(Input data)

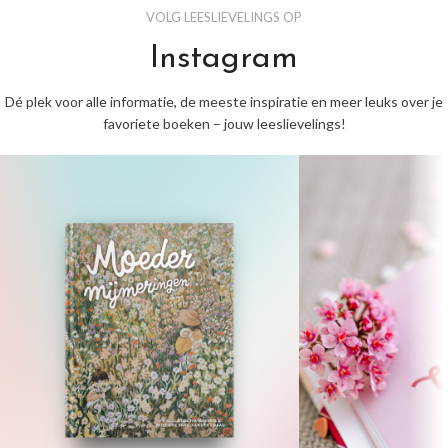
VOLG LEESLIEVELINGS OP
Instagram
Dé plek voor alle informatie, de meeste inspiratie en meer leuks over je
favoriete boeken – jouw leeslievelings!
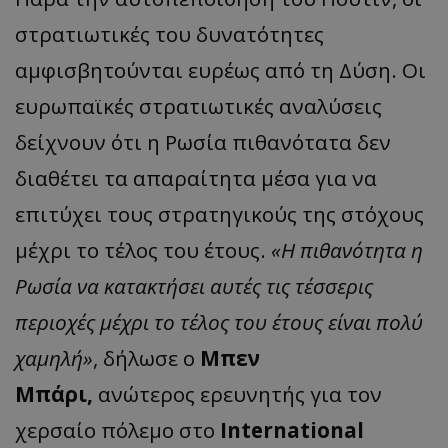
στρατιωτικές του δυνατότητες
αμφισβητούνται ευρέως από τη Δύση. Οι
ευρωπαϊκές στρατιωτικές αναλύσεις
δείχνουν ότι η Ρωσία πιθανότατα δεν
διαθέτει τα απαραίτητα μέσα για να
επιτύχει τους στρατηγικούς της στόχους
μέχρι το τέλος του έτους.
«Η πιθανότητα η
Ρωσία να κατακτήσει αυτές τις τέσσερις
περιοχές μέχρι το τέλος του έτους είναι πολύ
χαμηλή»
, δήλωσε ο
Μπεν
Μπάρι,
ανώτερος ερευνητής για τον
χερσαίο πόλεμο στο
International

(End Input data)
(Input data)

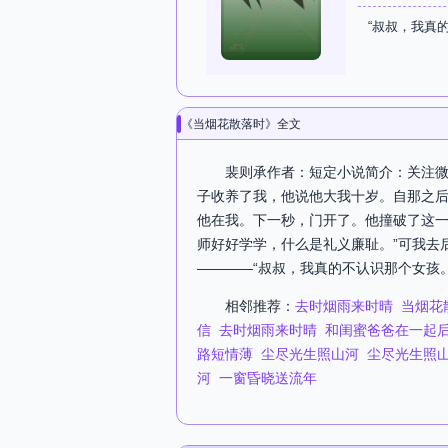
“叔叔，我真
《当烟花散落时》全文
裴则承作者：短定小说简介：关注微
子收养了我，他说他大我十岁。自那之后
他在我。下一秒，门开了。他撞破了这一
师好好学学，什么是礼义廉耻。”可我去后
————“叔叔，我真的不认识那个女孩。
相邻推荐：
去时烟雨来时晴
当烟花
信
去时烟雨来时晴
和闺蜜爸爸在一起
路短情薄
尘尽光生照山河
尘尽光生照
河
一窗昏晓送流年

(End Input data)

» Task to complete: Take only the lines above from the one that has "VOLG LEESLIEVELINGS OP" through the one that has "International" and reproduce them exactly, omitting any pictures.

» Written response:
VOLG LEESLIEVELINGS OP
Instagram
Dé plek voor alle informatie, de meeste inspiratie en meer leuks over je
favoriete boeken – jouw leeslievelings!
στρατιωτικές του δυνατότητες
αμφισβητούνται ευρέως από τη Δύση. Οι
ευρωπαϊκές στρατιωτικές αναλύσεις
δείχνουν ότι η Ρωσία πιθανότατα δεν
διαθέτει τα απαραίτητα μέσα για να
επιτύχει τους στρατηγικούς της στόχους
μέχρι το τέλος του έτους.
«Η πιθανότητα η
Ρωσία να κατακτήσει αυτές τις τέσσερις
περιοχές μέχρι το τέλος του έτους είναι πολύ
χαμηλή»
, δήλωσε ο
Μπεν
Μπάρι,
ανώτερος ερευνητής για τον
χερσαίο πόλεμο στο
International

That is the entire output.